* [What the task requires]: Set down each entry below exactly as written, keeping the pictures out.
*** Study material ***
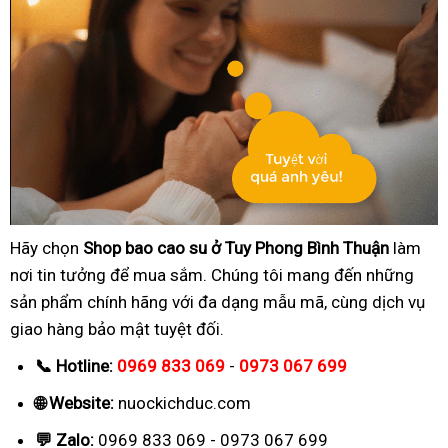
Hãy chọn
Shop bao cao su ở Tuy Phong Bình Thuận
làm
nơi tin tưởng để mua sắm. Chúng tôi mang đến những
sản phẩm chính hãng với đa dạng mẫu mã, cùng dịch vụ
giao hàng bảo mật tuyệt đối.
📞 Hotline:
0969 833 069
-
0973 067 699
🌐 Website:
nuockichduc.com
💬 Zalo:
0969 833 069 - 0973 067 699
*** End of Study material ***
* [Written solution]:
Hãy chọn
Shop bao cao su ở Tuy Phong Bình Thuận
làm
nơi tin tưởng để mua sắm. Chúng tôi mang đến những
sản phẩm chính hãng với đa dạng mẫu mã, cùng dịch vụ
giao hàng bảo mật tuyệt đối.
📞 Hotline:
0969 833 069
-
0973 067 699
🌐 Website:
nuockichduc.com
💬 Zalo:
0969 833 069 - 0973 067 699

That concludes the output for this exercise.